Il nuovo corso siriano e il tradimento dell’alleato storico
A complicare ulteriormente la posizione di Hezbollah, e a lasciare il governo libanese ancora più isolato, è la metamorfosi della Siria. Ahmad Sharaa, l’ex comandante di Hay'at Tahrir al-Sham che ora siede a Damasco, ha operato un ribaltamento di alleanze che ha dello storico. Sostenuto in modo implicito da Washington, il nuovo leader siriano ha dichiarato guerra all’influenza iraniana e ha aperto di fatto un “fronte orientale” contro Hezbollah, schierando l’esercito regolare lungo la catena montuosa dell’Anti-Libano e impedendo il transito di armi e rifornimenti verso le milizie sciite. Per Hezbollah, che per anni ha combattuto e sacrificato i suoi uomini per tenere in piedi il regime di Assad, questo voltafaccia rappresenta un colpo al cuore, la perdita del proprio retroterra logistico. Il governo di Beirut, che già fatica a imporre la propria autorità, si ritrova così schiacciato tra l’incudine israeliana e il martello siriano, senza alcuna leva diplomatica per fermare le operazioni militari o per proteggere i propri cittadini.

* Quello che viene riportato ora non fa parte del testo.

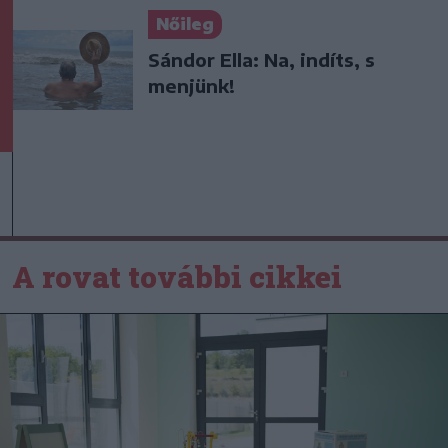
Nőileg
Sándor Ella: Na, indíts, s
menjünk!
A rovat további cikkei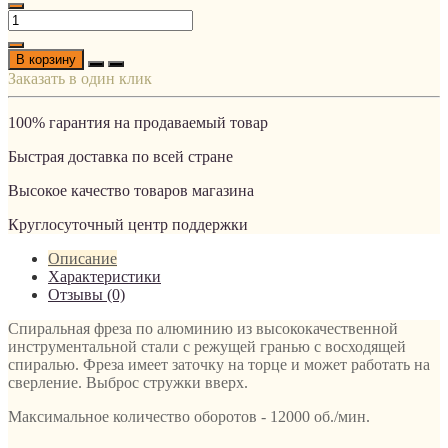
В корзину
Заказать в один клик
100% гарантия на продаваемый товар
Быстрая доставка по всей стране
Высокое качество товаров магазина
Круглосуточный центр поддержки
Описание
Характеристики
Отзывы (0)
Спиральная фреза по алюминию из высококачественной
инструментальной стали с режущей гранью с восходящей
спиралью. Фреза имеет заточку на торце и может работать на
сверление. Выброс стружки вверх.
Максимальное количество оборотов - 12000 об./мин.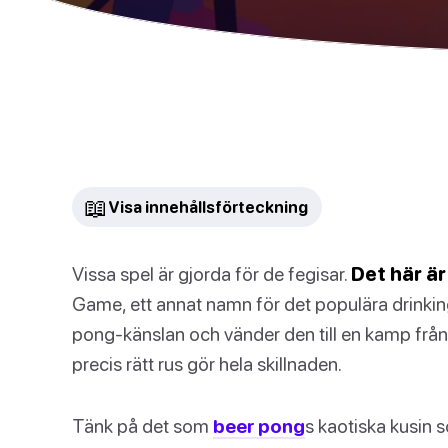
📖
Visa innehållsförteckning
Vissa spel är gjorda för de fegisar.
Det här är
Game, ett annat namn för det populära drink
pong-känslan och vänder den till en kamp från h
precis rätt rus gör hela skillnaden.
Tänk på det som
beer pong
s kaotiska kusin s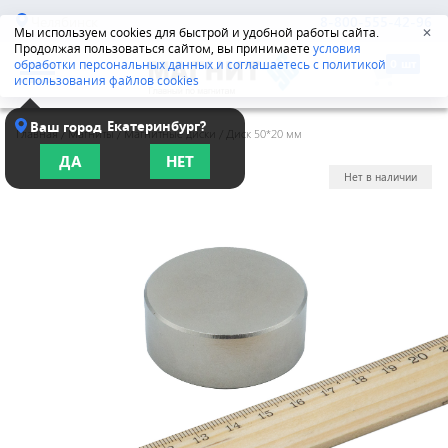
Челябинск
8-800-555-42-96
Мы используем cookies для быстрой и удобной работы сайта.
✕
Продолжая пользоваться сайтом, вы принимаете
условия
обработки персональных данных и соглашаетесь с политикой
использования файлов cookies
Екатеринбург?
Ваш город
Главная
/
Магниты
/
Магнитные диски
/
Диск 50*20 мм
ДА
НЕТ
Нет в наличии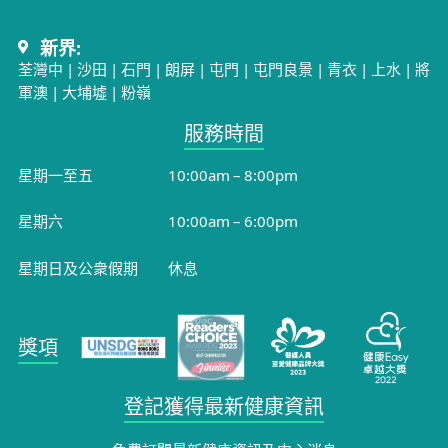
新界:
荃灣中
|
沙田
|
石門
|
朗屏
|
屯門
|
屯門良景
|
青衣
|
上水
|
將
軍澳
|
大埔墟
|
粉嶺
服務時間​
星期一至五
10:00am – 8:00pm
星期六
10:00am – 6:00pm
星期日及公衆假期
休息
獎項
登記獲得最新健康資訊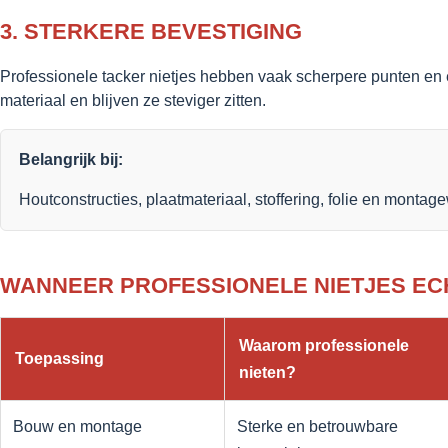
3. STERKERE BEVESTIGING
Professionele tacker nietjes hebben vaak scherpere punten en e
materiaal en blijven ze steviger zitten.
Belangrijk bij:
Houtconstructies, plaatmateriaal, stoffering, folie en monta
WANNEER PROFESSIONELE NIETJES EC
Waarom professionele
Toepassing
nieten?
Bouw en montage
Sterke en betrouwbare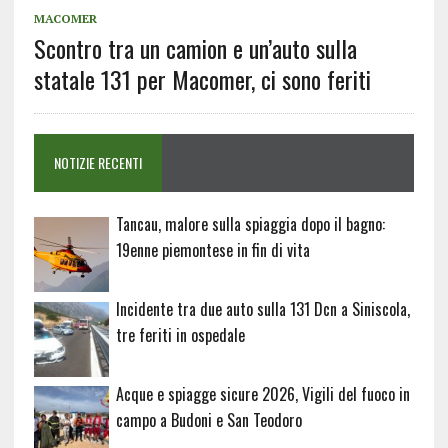
MACOMER
Scontro tra un camion e un’auto sulla
statale 131 per Macomer, ci sono feriti
NOTIZIE RECENTI
Tancau, malore sulla spiaggia dopo il bagno:
19enne piemontese in fin di vita
Incidente tra due auto sulla 131 Dcn a Siniscola,
tre feriti in ospedale
Acque e spiagge sicure 2026, Vigili del fuoco in
campo a Budoni e San Teodoro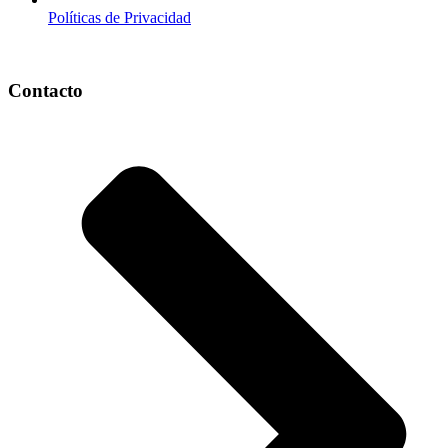
Políticas de Privacidad
Contacto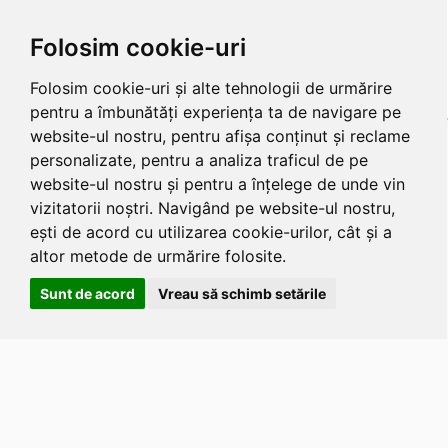
Folosim cookie-uri
Folosim cookie-uri și alte tehnologii de urmărire
pentru a îmbunătăți experiența ta de navigare pe
website-ul nostru, pentru afișa conținut și reclame
personalizate, pentru a analiza traficul de pe
website-ul nostru și pentru a înțelege de unde vin
vizitatorii noștri. Navigând pe website-ul nostru,
ești de acord cu utilizarea cookie-urilor, cât și a
altor metode de urmărire folosite.
Sunt de acord
Vreau să schimb setările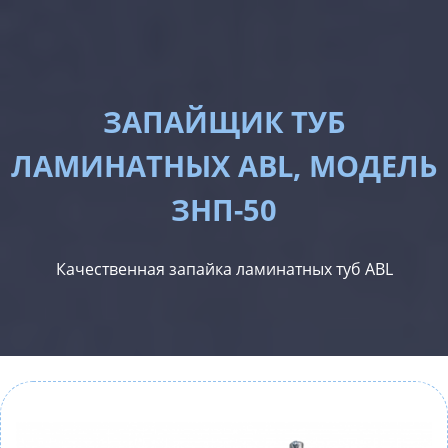
ЗАПАЙЩИК ТУБ
ЛАМИНАТНЫХ ABL, МОДЕЛЬ
ЗНП-50
Качественная запайка ламинатных туб ABL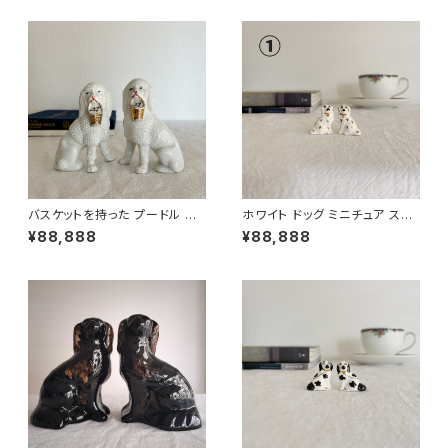
バスケットを持った プードル ス
ホワイト ドッグ ミニチュア スタ
タッフォードシャードッグ 高さ9c
ッフォードシャードッグ 高さ2.5c
¥88,888
¥88,888
m
m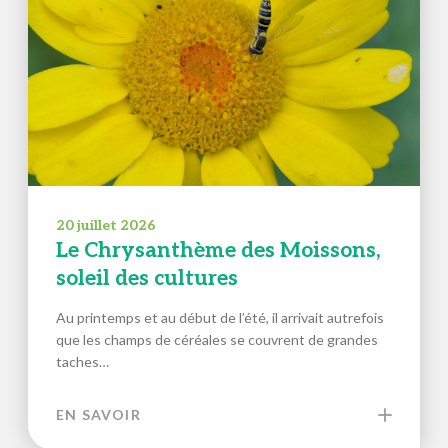
20 juillet 2026
Le Chrysanthème des Moissons,
soleil des cultures
Au printemps et au début de l’été, il arrivait autrefois
que les champs de céréales se couvrent de grandes
taches…
EN SAVOIR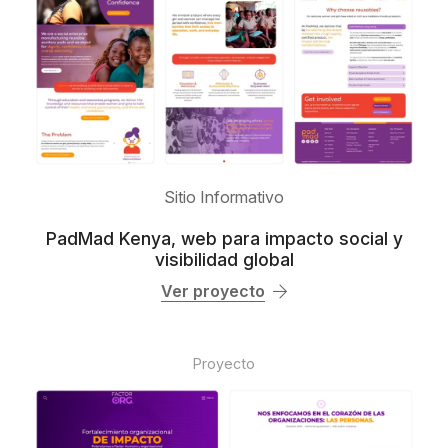
Sitio Informativo
PadMad Kenya, web para impacto social y
visibilidad global
Ver proyecto
Proyecto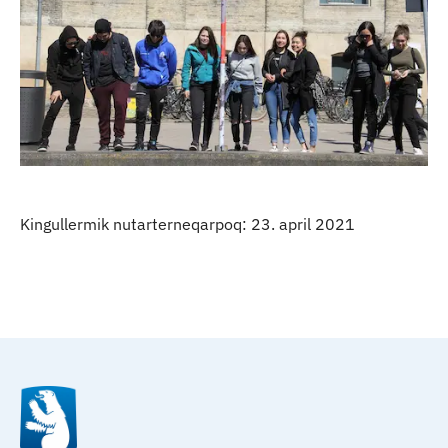
Kingullermik nutarterneqarpoq: 23. april 2021
Qulaanu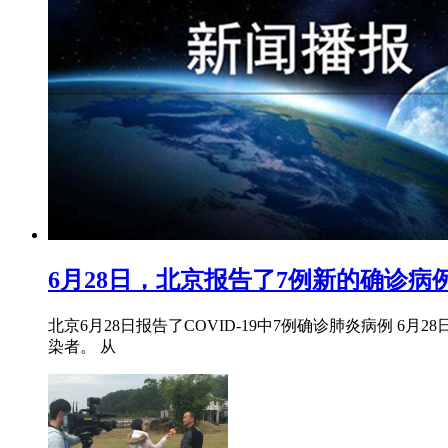
6月28日，北京报告了7例新的确诊病
北京6月28日报告了COVID-19中7例确诊肺炎病例 6
染者。 从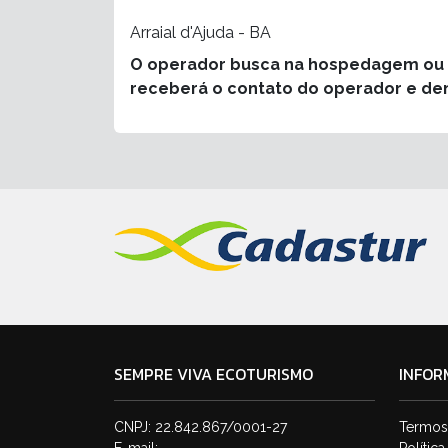
Arraial d'Ajuda - BA
O operador busca na hospedagem ou lo
receberá o contato do operador e de
SEMPRE VIVA ECOTURISMO
INFOR
CNPJ: 22.842.867/0001-27
Termos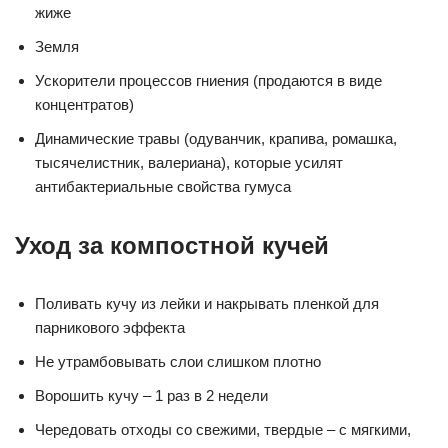
жиже
Земля
Ускорители процессов гниения (продаются в виде
концентратов)
Динамические травы (одуванчик, крапива, ромашка,
тысячелистник, валериана), которые усилят
антибактериальные свойства гумуса
Уход за компостной кучей
Поливать кучу из лейки и накрывать пленкой для
парникового эффекта
Не утрамбовывать слои слишком плотно
Ворошить кучу – 1 раз в 2 недели
Чередовать отходы со свежими, твердые – с мягкими,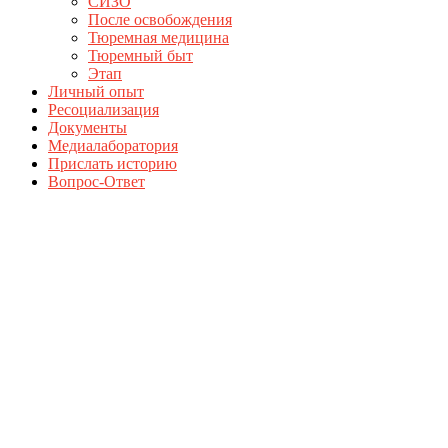
СИЗО
После освобождения
Тюремная медицина
Тюремный быт
Этап
Личный опыт
Ресоциализация
Документы
Медиалаборатория
Прислать историю
Вопрос-Ответ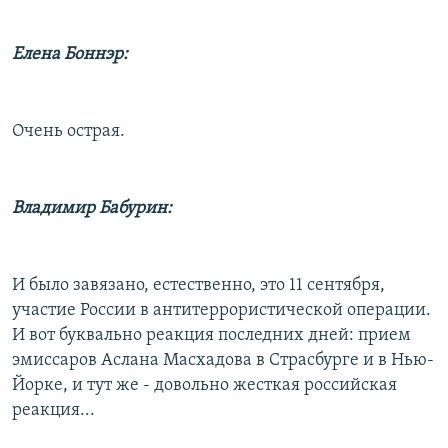
Елена Боннэр:
Очень острая.
Владимир Бабурин:
И было завязано, естественно, это 11 сентября,
участие России в антитеррористической операции.
И вот буквально реакция последних дней: прием
эмиссаров Аслана Масхадова в Страсбурге и в Нью-
Йорке, и тут же - довольно жесткая российская
реакция...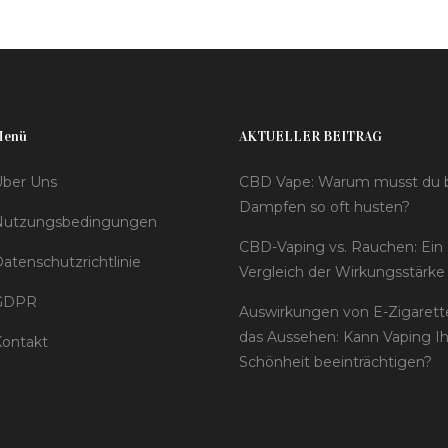
Menü
AKTUELLER BEITRAG
ber Uns
CBD Vape: Warum musst du 
Dampfen so oft husten?
Nutzungsbedingungen
CBD-Vaping vs. Rauchen: Ein
atenschutzrichtlinie
Vergleich der Wirkungsstärke
GDPR
Auswirkungen von E-Zigarett
das Aussehen: Kann Vaping I
ontakt
Schönheit beeinträchtigen?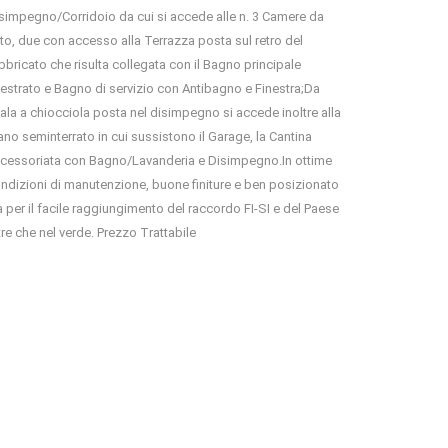
simpegno/Corridoio da cui si accede alle n. 3 Camere da
tto, due con accesso alla Terrazza posta sul retro del
bbricato che risulta collegata con il Bagno principale
nestrato e Bagno di servizio con Antibagno e Finestra;Da
ala a chiocciola posta nel disimpegno si accede inoltre alla
ano seminterrato in cui sussistono il Garage, la Cantina
cessoriata con Bagno/Lavanderia e Disimpegno.In ottime
ndizioni di manutenzione, buone finiture e ben posizionato
a per il facile raggiungimento del raccordo FI-SI e del Paese
tre che nel verde. Prezzo Trattabile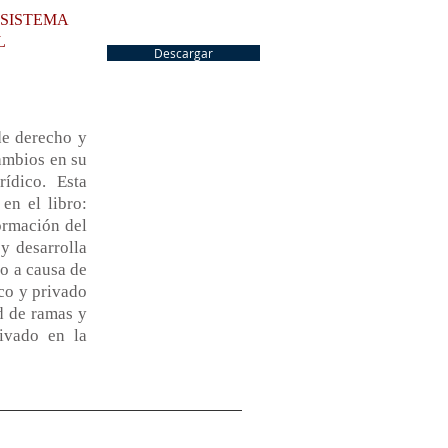
 SISTEMA
L
Descargar
de derecho y
cambios en su
ídico. Esta
en el libro:
ormación del
y desarrolla
co a causa de
ico y privado
ad de ramas y
rivado en la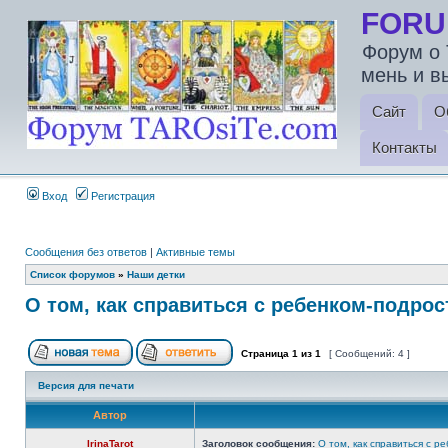
FORU
Форум о 
мень и в
Сайт
О
Контакты
Вход
Регистрация
Сообщения без ответов
|
Активные темы
Список форумов
»
Наши детки
О том, как справиться с ребенком-подро
Страница
1
из
1
[ Сообщений: 4 ]
Версия для печати
Автор
IrinaTarot
Заголовок сообщения:
О том, как справиться с р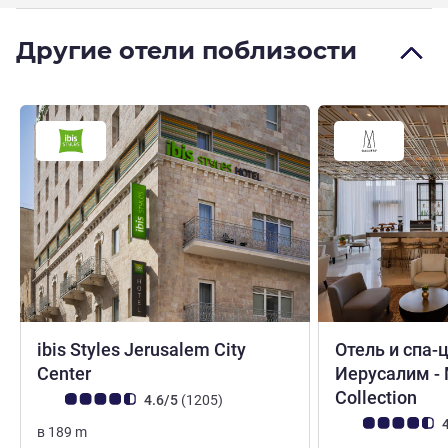
Другие отели поблизости
ibis Styles Jerusalem City
Отель и спа-
Center
Иерусалим - 
5 
Collection
Примечание: отзывы клиентов (Рейтинг ALL)
Отзывов
4.6/5
(1205
)
Примечание: отз
4
в
189
m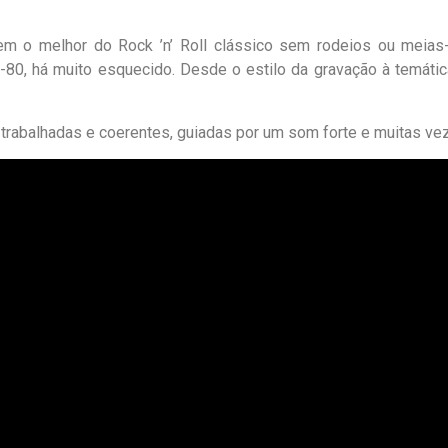
m o melhor do Rock ’n’ Roll clássico sem rodeios ou meias-pa
70-80, há muito esquecido. Desde o estilo da gravação à temát
trabalhadas e coerentes, guiadas por um som forte e muitas ve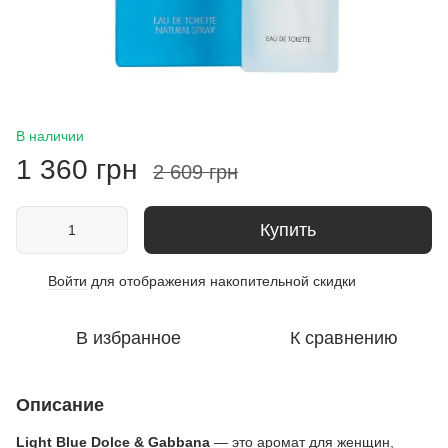
В наличии
1 360 грн
2 609 грн
Купить
Войти
для отображения накопительной скидки
%
В избранное
К сравнению
Описание
Light Blue
Dolce & Gabbana
— это аромат для женщин,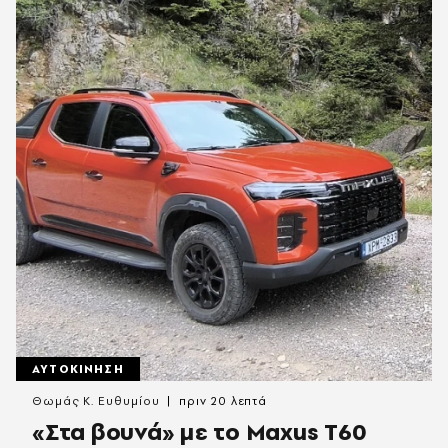
ΑΥΤΟΚΙΝΗΣΗ
Θωμάς K. Ευθυμίου
πριν 20 λεπτά
«Στα βουνά» με το Maxus T60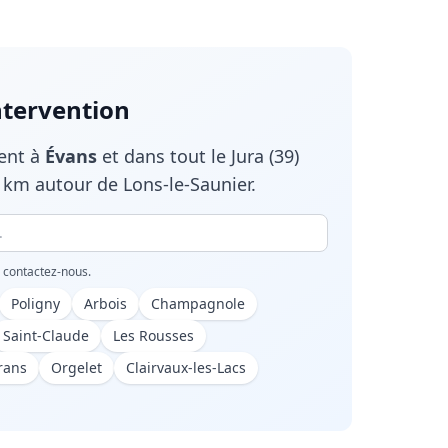
ntervention
ient à
Évans
et dans tout le
Jura (39)
 km autour de Lons-le-Saunier.
, contactez-nous.
Poligny
Arbois
Champagnole
Saint-Claude
Les Rousses
rans
Orgelet
Clairvaux-les-Lacs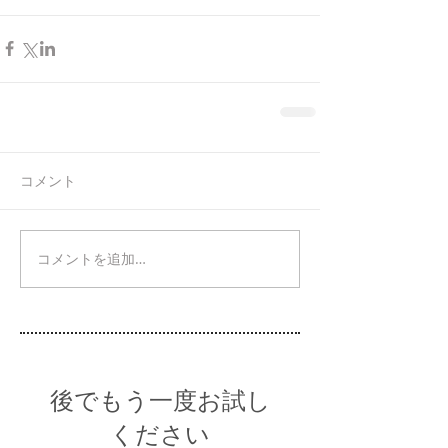
コメント
コメントを追加…
後でもう一度お試し
ください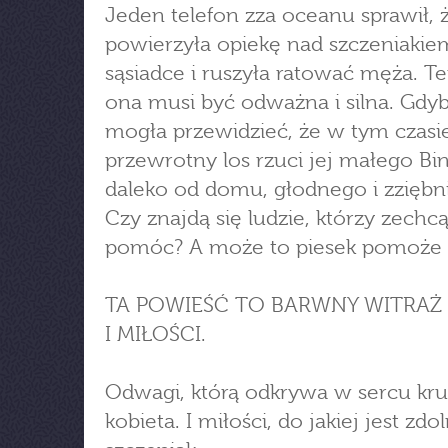
Jeden telefon zza oceanu sprawił, 
powierzyła opiekę nad szczeniakie
sąsiadce i ruszyła ratować męża. Te
ona musi być odważna i silna. Gdyb
mogła przewidzieć, że w tym czasi
przewrotny los rzuci jej małego Bi
daleko od domu, głodnego i zzięb
Czy znajdą się ludzie, którzy zech
pomóc? A może to piesek pomoże
TA POWIEŚĆ TO BARWNY WITRAŻ
I MIŁOŚCI.
Odwagi, którą odkrywa w sercu kr
kobieta. I miłości, do jakiej jest zd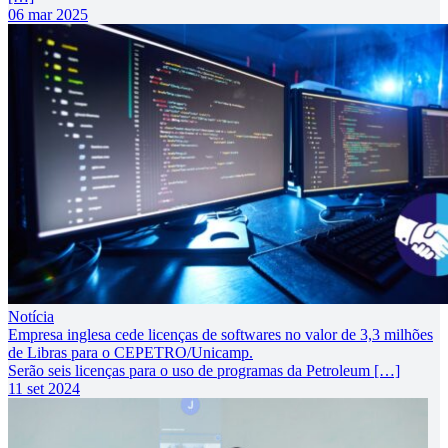
06 mar 2025
Notícia
Empresa inglesa cede licenças de softwares no valor de 3,3 milhões
de Libras para o CEPETRO/Unicamp.
Serão seis licenças para o uso de programas da Petroleum […]
11 set 2024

L’inerzia legislativa e il vuoto di responsabilità
L’accusa mossa dalle ong, però, non si limita a denunciare l’incapacità del governo di fermare le ostilità, ma si concentra sull’omissione più grave: la mancata predisposizione di un quadro giuridico per perseguire i crimini. Il governo libanese, nonostante i proclami di sovranità e le condanne a parole, non ha ancora ratificato lo Statuto di Roma, né ha depositato una dichiarazione ad hoc per accettare la competenza della Corte Penale Internazionale sui crimini commessi sul suo territorio. Senza questi strumenti, le migliaia di pagine di rapporti, le immagini satellitari che mostrano interi villaggi rasi al suolo, le testimonianze dei sopravvissuti agli attacchi con il fosforo bianco, restano lettera morta, destinate a ingrossare gli archivi polverosi di qualche ministero. Le vittime di questi attacchi, che siano civili libanesi o i cittadini israeliani colpiti dai razzi in risposta, hanno diritto alla verità e a un risarcimento, ma questo diritto viene sistematicamente negato da una classe politica più attenta agli equilibri settari che alla tutela dei diritti fondamentali. La richiesta delle organizzazioni umanitarie è chiara: approvare una legge che includa i crimini di guerra nel codice penale, istituire un registro nazionale per documentare ogni singolo abuso e chiedere ufficialmente l’intervento della comunità internazionale. Richeste che, al momento, restano inascoltate.